DRUGGED WITH FATIGUE, languid with love, and lulled by the comforts of a soft, clean bed, I slept like the dead.
Somewhere toward dawn, I began to dream—pleasant dreams of touch and color, without form. Small hands touched my hair, patted my face; I turned on my side, half-conscious, dreaming of nursing a child in my sleep.

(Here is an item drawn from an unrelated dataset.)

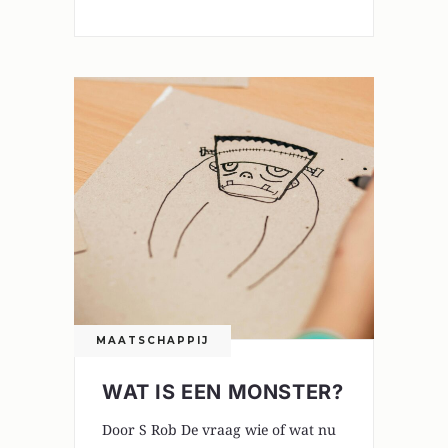
MAATSCHAPPIJ
WAT IS EEN MONSTER?
Door S Rob De vraag wie of wat nu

Tiny soft fingers kneaded my breast, and my hand came up to cup the child’s head. It bit me.
I shrieked, shot bolt upright in bed, and saw a gray form race across the quilt and disappear over the end of the bed. I shrieked again, louder.
Jamie shot sideways out of bed, rolled on the floor, and came up standing, shoulders braced and fists half-clenched.
“What?” he demanded, glaring wildly round in search of marauders. “Who? What?”
“A rat!” I said, pointing a trembling finger at the spot where the gray shape had vanished into the crevice between bed-foot and wall.
“Oh.” His shoulders relaxed. He scrubbed his hands over his face and through his hair, blinking. “A rat, aye?”
“A rat in our bed,” I said, not disposed to view the event with any degree of calm. “It bit me!” I peered closely at my injured breast. No blood to speak of; only a couple of tiny puncture marks that stung slightly. I thought of rabies, though, and my blood ran cold.
“Dinna fash yourself, Sassenach. I’ll deal with it.” Squaring his shoulders once more, Jamie picked up the poker from the hearth and advanced purposefully on the bed-foot. The footboard was solid; there was a space of only a few inches between it and the wall. The rat must be trapped, unless it had managed to escape in the scant seconds between my scream and Jamie’s eruption from the quilts.
I got up onto my knees, ready to leap off the bed if necessary. Scowling in concentration, Jamie raised the poker, reached out with his free hand, and flipped the hanging coverlid out of the way.
He whipped the poker down with great force—and jerked it aside, smashing into the wall.
“What?” I said.
“What?” he echoed, in a disbelieving tone. He bent closer, squinting in the dim light, then started to laugh. He dropped the poker, squatted on the floor, and reached slowly into the space between the bed-foot and wall, making a small chirping noise through his teeth. It sounded like birds feeding in a distant bush.